## MATERIAL FOR THE TASK
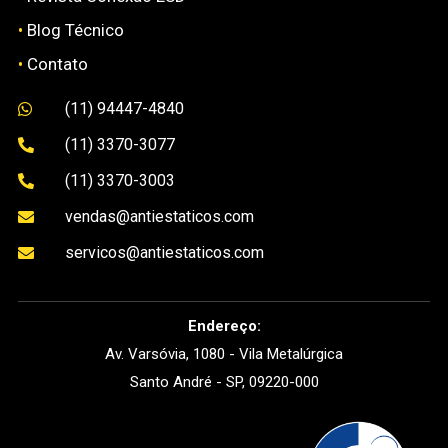
•
Blog Técnico
•
Contato
(11) 94447-4840

(11) 3370-3077

(11) 3370-3003

vendas@antiestaticos.com

servicos@antiestaticos.com

Endereço:
Av. Varsóvia, 1080 - Vila Metalúrgica
Santo André - SP, 09220-000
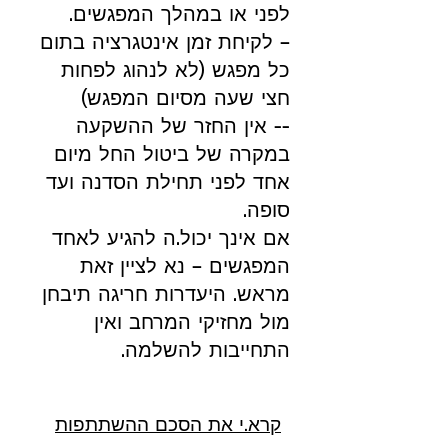
לפני או במהלך המפגשים.
– לקיחת זמן אינטגרציה בתום
כל מפגש (לא לנהוג לפחות
חצי שעה מסיום המפגש)
-- אין החזר של ההשקעה
במקרה של ביטול החל מיום
אחד לפני תחילת הסדנה ועד
סופה.
אם אינך יכול.ה להגיע לאחד
המפגשים – נא לציין זאת
מראש. היעדרות חריגה תיבחן
מול מחזיקי המרחב ואין
התחייבות להשלמה.
קרא.י את הסכם ההשתתפות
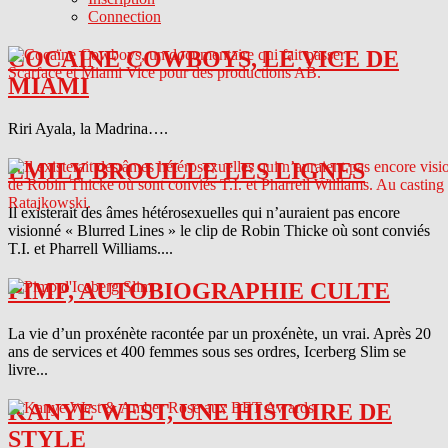
Connection
COCAINE COWBOYS, LE VICE DE
MIAMI
Riri Ayala, la Madrina….
EMILY BROUILLE LES LIGNES
Il existerait des âmes hétérosexuelles qui n’auraient pas encore
visionné « Blurred Lines » le clip de Robin Thicke où sont conviés
T.I. et Pharrell Williams....
PIMP, AUTOBIOGRAPHIE CULTE
La vie d’un proxénète racontée par un proxénète, un vrai. Après 20
ans de services et 400 femmes sous ses ordres, Icerberg Slim se
livre...
KANYE WEST, UNE HISTOIRE DE
STYLE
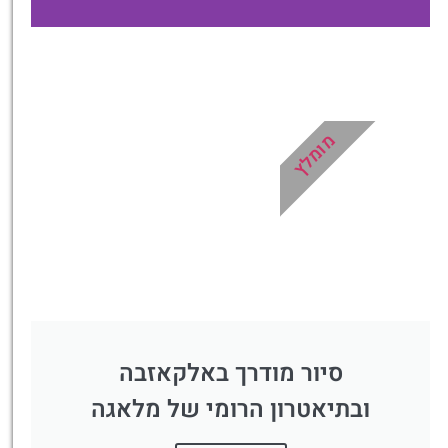
מלונות
מציאת מלון
מומלץ?
מומלץ
לחצו
פה!
סיור מודרך באלקאזבה
ובתיאטרון הרומי של מלאגה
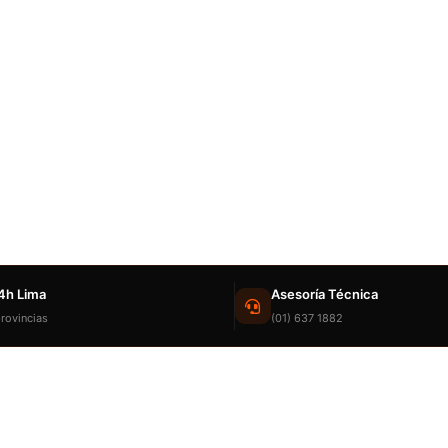
4h Lima
Asesoría Técnica
rovincias
(01) 637 1882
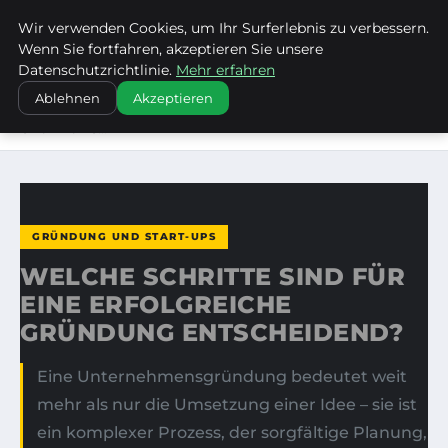
Wir verwenden Cookies, um Ihr Surferlebnis zu verbessern.
KIRCHE ERBACH DONAU
Wenn Sie fortfahren, akzeptieren Sie unsere
Datenschutzrichtlinie.
Mehr erfahren
STARTSEITE
GRÜNDUNG UND START-UPS
Ablehnen
Akzeptieren
WELCHE SCHRITTE SIND FÜR EINE ERFOLGREICHE
GRÜNDUNG…
GRÜNDUNG UND START-UPS
WELCHE SCHRITTE SIND FÜR
EINE ERFOLGREICHE
GRÜNDUNG ENTSCHEIDEND?
Eine Unternehmensgründung bedeutet weit
mehr als nur die Umsetzung einer Idee – sie ist
ein komplexer Prozess, der sorgfältige Planung,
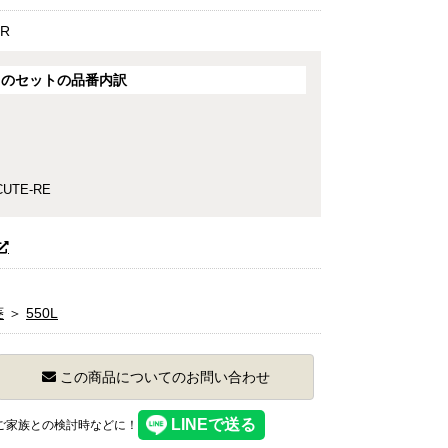
IR
このセットの品番内訳
UTE-RE
菱
＞
550L
この商品についてのお問い合わせ
】ご家族との検討時などに！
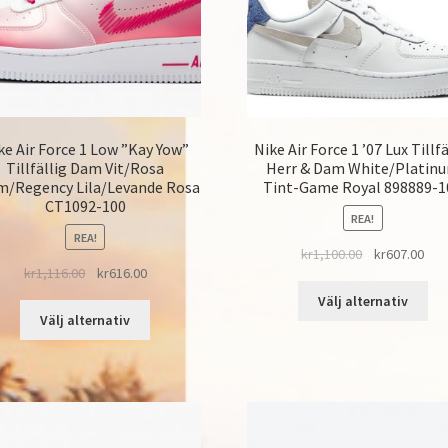
ke Air Force 1 Low ”Kay Yow”
Nike Air Force 1 ’07 Lux Tillfä
Tillfällig Dam Vit/Rosa
Herr & Dam White/Platin
m/Regency Lila/Levande Rosa
Tint-Game Royal 898889-1
CT1092-100
REA!
REA!
kr
1,100.00
kr
607.00
kr
1,116.00
kr
616.00
Välj alternativ
Välj alternativ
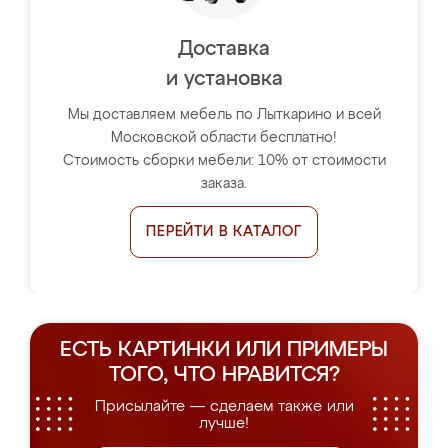
Доставка
и установка
Мы доставляем мебель по Лыткарино и всей
Московской области бесплатно!
Стоимость сборки мебели: 10% от стоимости
заказа.
ПЕРЕЙТИ В КАТАЛОГ
ЕСТЬ КАРТИНКИ ИЛИ ПРИМЕРЫ
ТОГО, ЧТО НРАВИТСЯ?
Присылайте — сделаем также или
лучше!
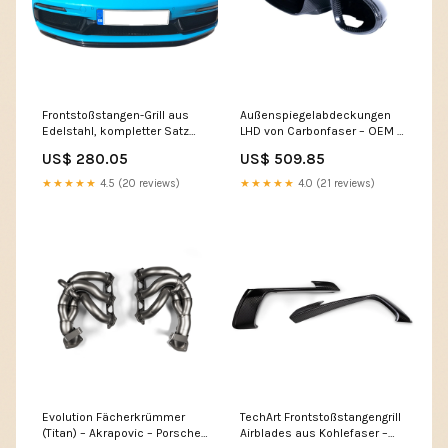
Frontstoßstangen-Grill aus
Außenspiegelabdeckungen
Edelstahl, kompletter Satz
LHD von Carbonfaser – OEM /
ZunSport – Porsche 718
Erstausrüsterqualität –
US$ 280.05
US$ 509.85
Boxster / Cayman
Porsche 718 Boxster /
911;924;924S;928;944;964
Cayman
★★★★★
4.5 (20 reviews)
★★★★★
4.0 (21 reviews)
911;912;924S;930;944;964;968
Evolution Fächerkrümmer
TechArt Frontstoßstangengrill
(Titan) – Akrapovic – Porsche
Airblades aus Kohlefaser –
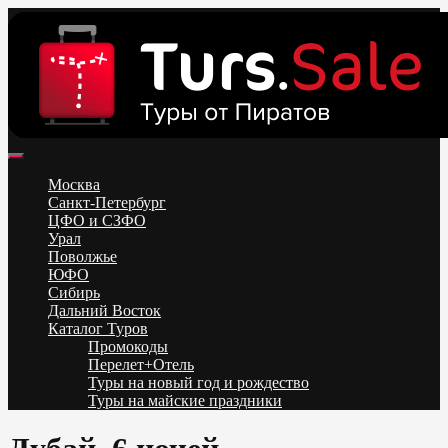
Skip
to
content
Поиск и бронирование туров онлайн от всех туроператоров.
Горящие туры из Москвы, Спб и Регионов 2025 ✈ Turs.sale
Низкие цены на путевки 3-7-10 ночей все включено, отдых на
Москва
море. Распродажа экскурсионных и горнолыжных туров.
Санкт-Петербург
Обновление каждый день. Официальный сайт Тур Сейл
ЦФО и СЗФО
Урал
Поволжье
ЮФО
Сибирь
Дальний Восток
Каталог Туров
Промокоды
Перелет+Отель
Туры на новый год и рождество
Туры на майские праздники
Telegram
VK
OK
Twitter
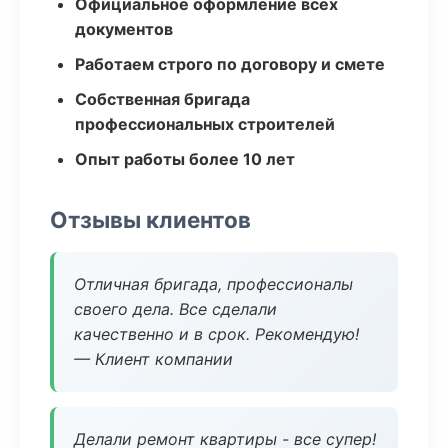
Официальное оформление всех
документов
Работаем строго по договору и смете
Собственная бригада
профессиональных строителей
Опыт работы более 10 лет
Отзывы клиентов
Отличная бригада, профессионалы
своего дела. Все сделали
качественно и в срок. Рекомендую!
— Клиент компании
Делали ремонт квартиры - все супер!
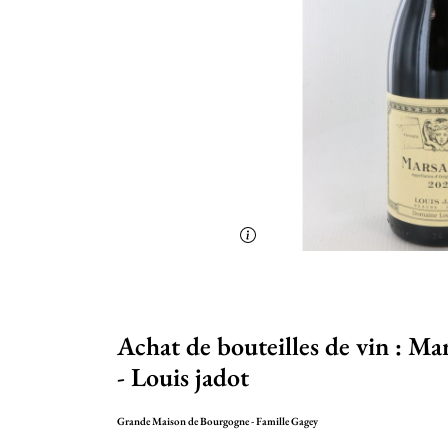
Achat de bouteilles de vin : M
- Louis jadot
Grande Maison de Bourgogne - Famille Gagey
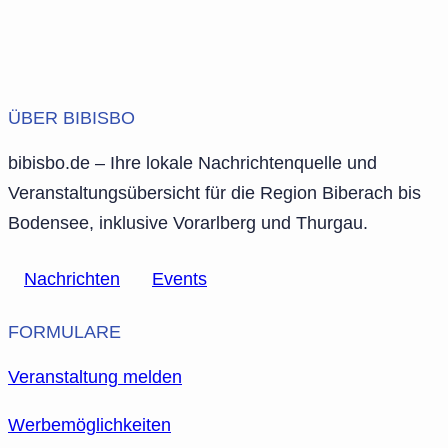
ÜBER BIBISBO
bibisbo.de – Ihre lokale Nachrichtenquelle und
Veranstaltungsübersicht für die Region Biberach bis
Bodensee, inklusive Vorarlberg und Thurgau.
Nachrichten
Events
FORMULARE
Veranstaltung melden
Werbemöglichkeiten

## WHAT TO DO
Set down exactly the lines above, from the line containing "Datenschutzrichtlinie." through the line containing "Опыт работы более 10 лет". Skip the pictures.

## EXERCISE ANSWER
Datenschutzrichtlinie.
Mehr erfahren
STARTSEITE
GRÜNDUNG UND START-UPS
Ablehnen
Akzeptieren
WELCHE SCHRITTE SIND FÜR EINE ERFOLGREICHE
GRÜNDUNG…
GRÜNDUNG UND START-UPS
WELCHE SCHRITTE SIND FÜR
EINE ERFOLGREICHE
GRÜNDUNG ENTSCHEIDEND?
Eine Unternehmensgründung bedeutet weit
mehr als nur die Umsetzung einer Idee – sie ist
ein komplexer Prozess, der sorgfältige Planung,
IR
このセットの品番内訳
UTE-RE
菱
＞
550L
この商品についてのお問い合わせ
】ご家族との検討時などに！
ke Air Force 1 Low ”Kay Yow”
Nike Air Force 1 ’07 Lux Tillfä
Tillfällig Dam Vit/Rosa
Herr & Dam White/Platin
m/Regency Lila/Levande Rosa
Tint-Game Royal 898889-1
CT1092-100
REA!
REA!
kr
1,100.00
kr
607.00
kr
1,116.00
kr
616.00
Välj alternativ
Välj alternativ
Доставка
и установка
Мы доставляем мебель по Лыткарино и всей
Московской области бесплатно!
Стоимость сборки мебели: 10% от стоимости
заказа.
ПЕРЕЙТИ В КАТАЛОГ
ЕСТЬ КАРТИНКИ ИЛИ ПРИМЕРЫ
ТОГО, ЧТО НРАВИТСЯ?
Присылайте — сделаем также или
лучше!
Frontstoßstangen-Grill aus
Außenspiegelabdeckungen
Edelstahl, kompletter Satz
LHD von Carbonfaser – OEM /
ZunSport – Porsche 718
Erstausrüsterqualität –
US$ 280.05
US$ 509.85
Boxster / Cayman
Porsche 718 Boxster /
911;924;924S;928;944;964
Cayman
★★★★★
4.5 (20 reviews)
★★★★★
4.0 (21 reviews)
911;912;924S;930;944;964;968
Evolution Fächerkrümmer
TechArt Frontstoßstangengrill
(Titan) – Akrapovic – Porsche
Airblades aus Kohlefaser –
Skip
to
content
Поиск и бронирование туров онлайн от всех туроператоров.
Горящие туры из Москвы, Спб и Регионов 2025 ✈ Turs.sale
Низкие цены на путевки 3-7-10 ночей все включено, отдых на
Москва
море. Распродажа экскурсионных и горнолыжных туров.
Санкт-Петербург
Обновление каждый день. Официальный сайт Тур Сейл
ЦФО и СЗФО
Урал
Поволжье
ЮФО
Сибирь
Дальний Восток
Каталог Туров
Промокоды
Перелет+Отель
Туры на новый год и рождество
Туры на майские праздники
Telegram
VK
OK
Twitter
Официальное оформление всех
документов
Работаем строго по договору и смете
Собственная бригада
профессиональных строителей
Опыт работы более 10 лет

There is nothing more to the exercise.